It is not an accident that programmatic JAR signing isn't supported by the core Java library. JAR signing gives users the ability to verify the integrity of the classes and other resources contained within the archive. Most JAR files are signed with the private key of the archive author, which is the end of a certificate chain that begins at a well-known certificate authority. Standard private key usage dictates that the password protecting a private key be kept only by the code author; storing the password on a computer makes the password inherently insecure. Thus, in most cases, programmatically signing JAR files is a frowned upon; however, there are a few cases when it is necessary.
Signed JAR files are simply JAR files with a few additional files that Java uses for verification. Using public-private encryption, Java appends each file in the JAR to a buffer, and signs each file individually. Java then records these entries into the Manifest file. This Manifest is converted into a signature file which contains a digest of the entire manifest, preventing any files from being added or deleted from the JAR. The public key used for verification is provided along with the JAR file.

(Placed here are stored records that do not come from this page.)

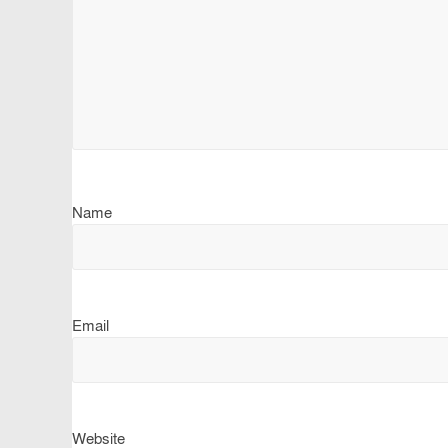
Name
Email
Website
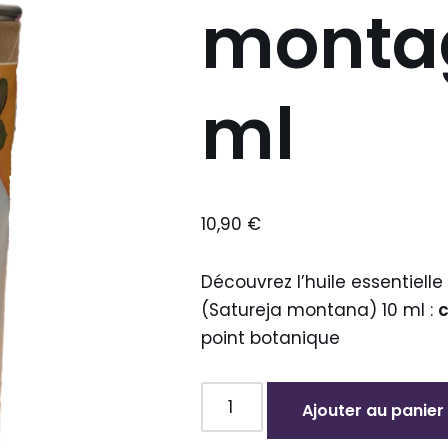
monta
ml
10,90
€
Découvrez l’huile essentielle
(Satureja montana) 10 ml :
point botanique
Ajouter au panier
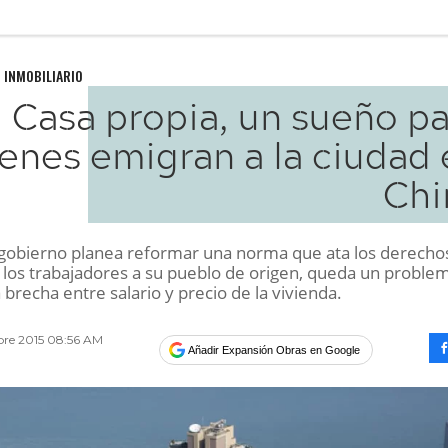
 INMOBILIARIO
Casa propia, un sueño pa
enes emigran a la ciudad 
Chi
gobierno planea reformar una norma que ata los derecho
e los trabajadores a su pueblo de origen, queda un proble
a brecha entre salario y precio de la vivienda.
bre 2015 08:56 AM
Añadir Expansión Obras en Google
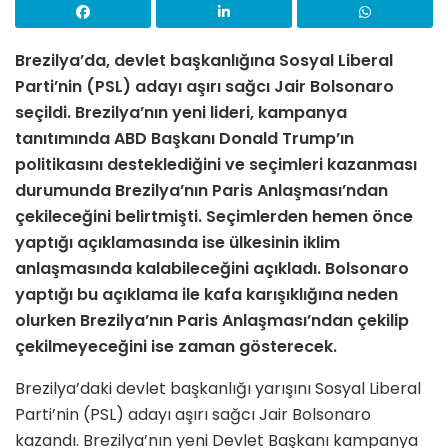
Brezilya’da, devlet başkanlığına Sosyal Liberal
Parti’nin (PSL) adayı aşırı sağcı Jair Bolsonaro
seçildi. Brezilya’nın yeni lideri, kampanya
tanıtımında ABD Başkanı Donald Trump’ın
politikasını desteklediğini ve seçimleri kazanması
durumunda Brezilya’nın Paris Anlaşması’ndan
çekileceğini belirtmişti. Seçimlerden hemen önce
yaptığı açıklamasında ise ülkesinin iklim
anlaşmasında kalabileceğini açıkladı. Bolsonaro
yaptığı bu açıklama ile kafa karışıklığına neden
olurken Brezilya’nın Paris Anlaşması’ndan çekilip
çekilmeyeceğini ise zaman gösterecek.
Brezilya’daki devlet başkanlığı yarışını Sosyal Liberal
Parti’nin (PSL) adayı aşırı sağcı Jair Bolsonaro
kazandı. Brezilya’nın yeni Devlet Başkanı kampanya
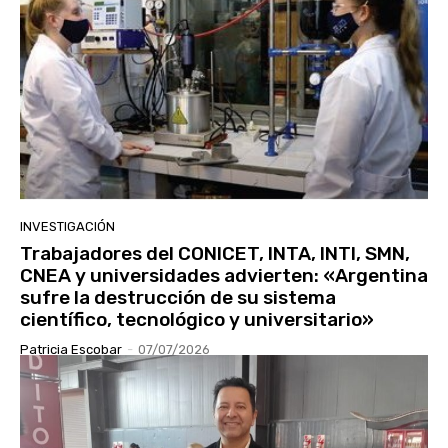
INVESTIGACIÓN
Trabajadores del CONICET, INTA, INTI, SMN,
CNEA y universidades advierten: «Argentina
sufre la destrucción de su sistema
científico, tecnológico y universitario»
Patricia Escobar
-
07/07/2026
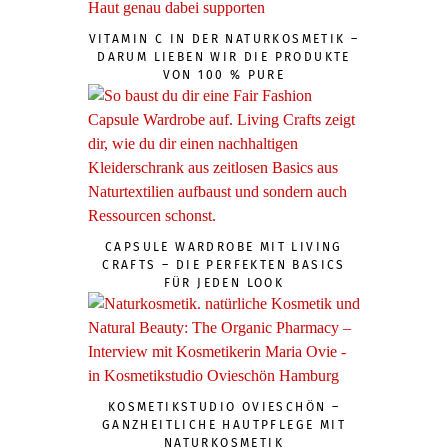
VITAMIN C IN DER NATURKOSMETIK –
DARUM LIEBEN WIR DIE PRODUKTE
VON 100 % PURE
CAPSULE WARDROBE MIT LIVING
CRAFTS – DIE PERFEKTEN BASICS
FÜR JEDEN LOOK
KOSMETIKSTUDIO OVIESCHÖN –
GANZHEITLICHE HAUTPFLEGE MIT
NATURKOSMETIK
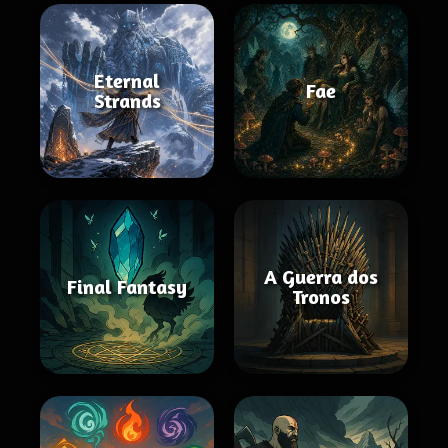
Eternal
Fae
Strands
A Guerra dos
Final Fantasy
Tronos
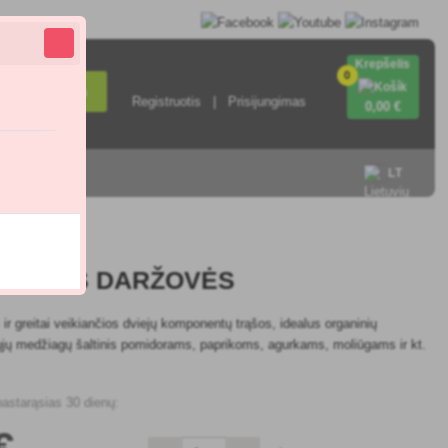
Krepšelis
0
Paieška
Registruotis
Prisijungimas
0
,00 €
sisiekite su
LT
AISINĖS DARŽOVĖS
 ir greitai veikiančios dviejų komponentų trąšos, idealus organinių
ųjų medžiagų šaltinis pomidorams, paprikoms, agurkams, moliūgams ir kt.
pastarąsias 30 dienų:
€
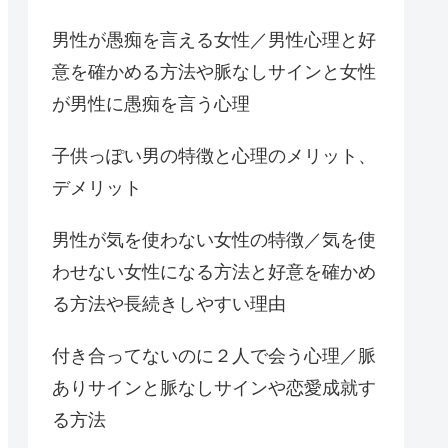
男性が愚痴を言える女性／男性心理と好
意を確かめる方法や脈なしサインと女性
が男性に愚痴を言う心理
子供っぽい男の特徴と心理のメリット、
デメリット
男性が気を使わない女性の特徴／気を使
わせない女性になる方法と好意を確かめ
る方法や長続きしやすい理由
付き合ってないのに２人で会う心理／脈
ありサインと脈なしサインや恋愛成就す
る方法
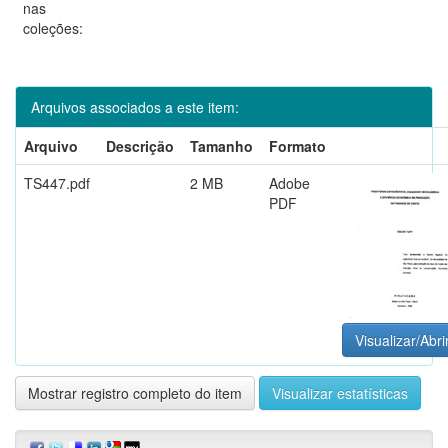
nas
coleções:
Arquivos associados a este item:
Arquivo
Descrição
Tamanho
Formato
TS447.pdf
2 MB
Adobe
PDF
Visualizar/Abri
Mostrar registro completo do item
Visualizar estatísticas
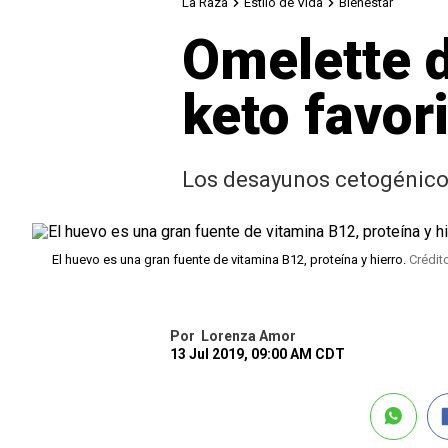
La Raza
Estilo de Vida
Bienestar
Omelette d
keto favor
Los desayunos cetogénicos
El huevo es una gran fuente de vitamina B12, proteína y hierro.
Crédit
Por
Lorenza Amor
13 Jul 2019, 09:00 AM CDT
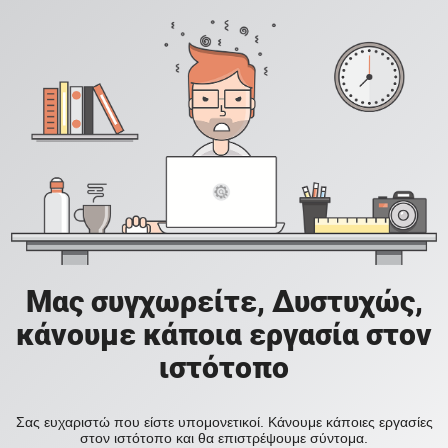
Μας συγχωρείτε, Δυστυχώς,
κάνουμε κάποια εργασία στον
ιστότοπο
Σας ευχαριστώ που είστε υπομονετικοί. Κάνουμε κάποιες εργασίες
στον ιστότοπο και θα επιστρέψουμε σύντομα.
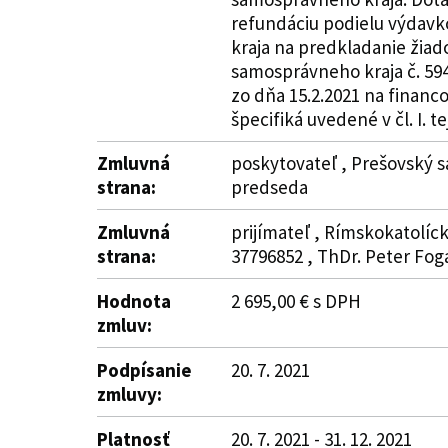
refundáciu podielu výdavk
kraja na predkladanie žiad
samosprávneho kraja č. 59
zo dňa 15.2.2021 na financ
špecifiká uvedené v čl. I. t
Zmluvná
poskytovateľ , Prešovský s
strana:
predseda
Zmluvná
prijímateľ , Rímskokatolíc
strana:
37796852 , ThDr. Peter Fog
Hodnota
2 695,00 € s DPH
zmluv:
Podpísanie
20. 7. 2021
zmluvy:
Platnosť
20. 7. 2021 - 31. 12. 2021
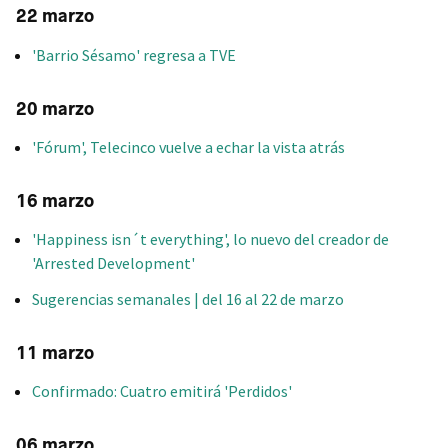
22 marzo
'Barrio Sésamo' regresa a TVE
20 marzo
'Fórum', Telecinco vuelve a echar la vista atrás
16 marzo
'Happiness isn´t everything', lo nuevo del creador de
'Arrested Development'
Sugerencias semanales | del 16 al 22 de marzo
11 marzo
Confirmado: Cuatro emitirá 'Perdidos'
06 marzo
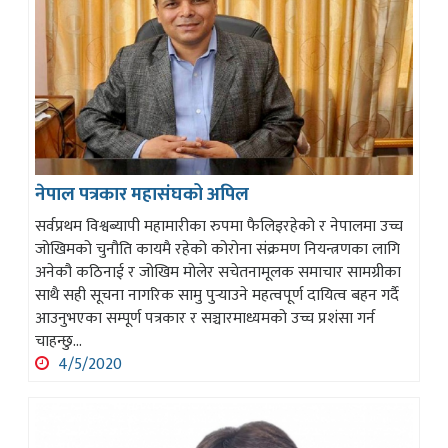
नेपाल पत्रकार महासंघको अपिल
सर्वप्रथम विश्वब्यापी महामारीका रुपमा फैलिइरहेको र नेपालमा उच्च
जोखिमको चुनौति कायमै रहेको कोरोना संक्रमण नियन्त्रणका लागि
अनेकौ कठिनाई र जोखिम मोलेर सचेतनामूलक समाचार सामग्रीका
साथै सही सूचना नागरिक सामु पुर्‍याउने महत्वपूर्ण दायित्व बहन गर्दै
आउनुभएका सम्पूर्ण पत्रकार र सञ्चारमाध्यमको उच्च प्रशंसा गर्न
चाहन्छु...
4/5/2020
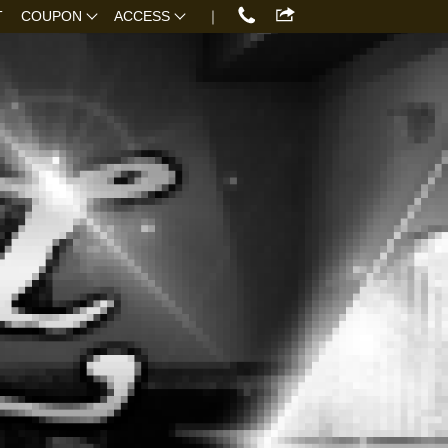
T
COUPON
ACCESS
｜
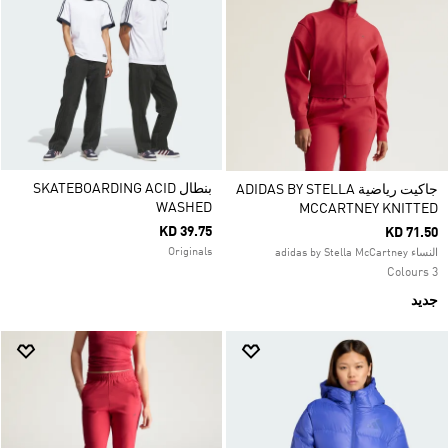
بنطال SKATEBOARDING ACID
جاكيت رياضية ADIDAS BY STELLA
WASHED
MCCARTNEY KNITTED
KD 39.75
KD 71.50
Originals
النساء adidas by Stella McCartney
3 Colours
جديد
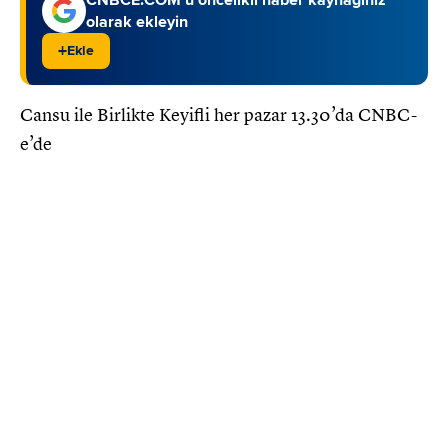
olarak ekleyin
+
Ekle
Cansu ile Birlikte Keyifli her pazar 13.30’da CNBC-
e’de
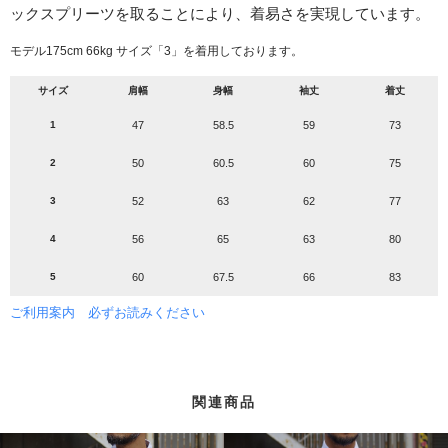
ックスプリーツを取ることにより、着易さを実現しています。
モデル175cm 66kg サイズ「3」を着用しております。
サイズ
肩幅
身幅
袖丈
着丈
1
47
58.5
59
73
2
50
60.5
60
75
3
52
63
62
77
4
56
65
63
80
5
60
67.5
66
83
ご利用案内 必ずお読みください
関連商品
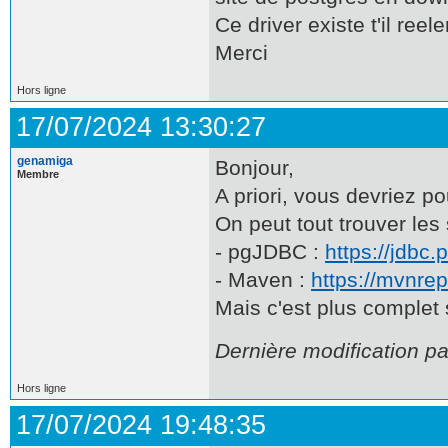
Ce driver existe t'il ree
Merci
Hors ligne
17/07/2024 13:30:27
genamiga
Bonjour,
Membre
A priori, vous devriez po
On peut tout trouver les 
- pgJDBC :
https://jdbc
- Maven :
https://mvnrep
Mais c'est plus complet 
Dernière modification p
Hors ligne
17/07/2024 19:48:35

These additional files are inserted into the META-INF
JAR entry directory of the signed JAR file. The signature
block file has a SF extension and is named according to
the key used to sign. (The jarsigner converts the proposed name for
the key alias to be the name of the signing key; all alphanumeric
characters in the name become uppercase; all other characters are
replaced with the _ character.) The public key is also
inserted with a DSA extension. The manifest file is then
inserted as MANIFEST.MF.
The signed JAR format verifies that the user of the JAR file has received the file in the state that the signer intended. The JAR user can also decide whether he or she trusts the JAR signer or any other entity along the certificate chain. Signature blocks are computed by incrementally updating the signing buffer. This prevents files in the JAR file from being altered; a single modification would effect a change in the signature blocks for that file and for every file following it. This also ensures that files are not inserted "between" any of the files in the Manifest. Since the signature of the entire Manifest is also provided, the recipient can be sure that no files have been added to the end of the JAR file.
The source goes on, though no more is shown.